I’m a member of a local woodworking group and one of our recent projects was to make a combined stool and toolbox. We normally do only small projects when we get together once a month but this time we went a little bigger.

This was the example stool. The original plans are from a wood magazine special but had been modified a little to suit the material we had around the workshop.


Unlike previous projects where a lot of the material was ready for us, we were given a cut list and had to source and prepare all of the timber for this project from the stockpile in the workshop.

I ended up teaming up with two of the more experienced members and together we made the parts for three of these stools.

After we found timber we could use, we cut it to size on the tablesaw and used the thicknesser and jointer to get it ready. This is one of the areas where joining a woodwork club is good, you get to use all of the big machinery that you may not otherwise have access to.

I ended up working on the mitersaw, as I’m more familiar with it than the other tools, and got the parts for the legs and sides cut out. I had to test fit then recut a few pieces to make sure the groove in the legs and the edge of the sides were perfectly even otherwise it wouldn’t fit together.

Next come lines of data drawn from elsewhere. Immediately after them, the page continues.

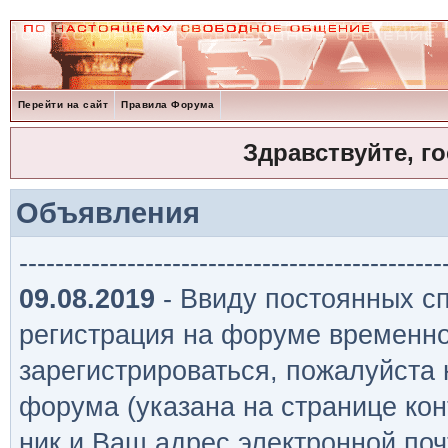
Перейти на сайт
Правила Форума
Здравствуйте, г
Объявления
-----------------------------------------------
09.08.2019
- Ввиду постоянных сп
регистрация на форуме временно
зарегистрироваться, пожалуйста
форума (указана на странице кон
ник и Ваш адрес электронной поч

One of the team got a bit creative on the design and decided that rebated legs weren’t enough, and that we should round the legs over and use a cove bit in the router table to make the matching rebate. This turned out really nicely, surprising everyone as nobody had considered it before.

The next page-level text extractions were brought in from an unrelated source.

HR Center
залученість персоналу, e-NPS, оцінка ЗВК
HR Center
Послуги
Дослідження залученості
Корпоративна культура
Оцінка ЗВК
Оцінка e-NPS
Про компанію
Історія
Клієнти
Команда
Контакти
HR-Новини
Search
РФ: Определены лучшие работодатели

We routed grooves on the inside of each leg to hold the side panels and glued it all together and finished for the day.

The other guys worked on it a bit when they had time but I hadn’t been able to make it down there so went and got the parts for mine to finish it off at home.

The plywood sides wern’t flush with the top edge so that needed to be cleaned up. I just used a block plane. Here it is before


and after


Then I had to mark up the plywood top so I could attach it evenly to the base of the stool. I measured the width of the stool and the top, then divided the difference in two and marked that distance right around.


Then it was a matter of adding glue to the top and positioning the base on it, then clamping it all up. I added four screws that were in the original plans but not in the version we were shown as I wanted to make sure the top wouldn’t move under load. I filled the screw holes with wood putty, but it was too dark even when sanded back. I might have to fix that at some point.


Once it was dry, I gave it a good sanding. The light was fading by this point so the photo isn’t great.


That was all I had time for that day, but managed to add a coat of boiled linseed oil the next weekend and it came up really nicely. It still needs the handle added if I want it to be a toolbox as well but I’m undecided on that so havn’t done it yet.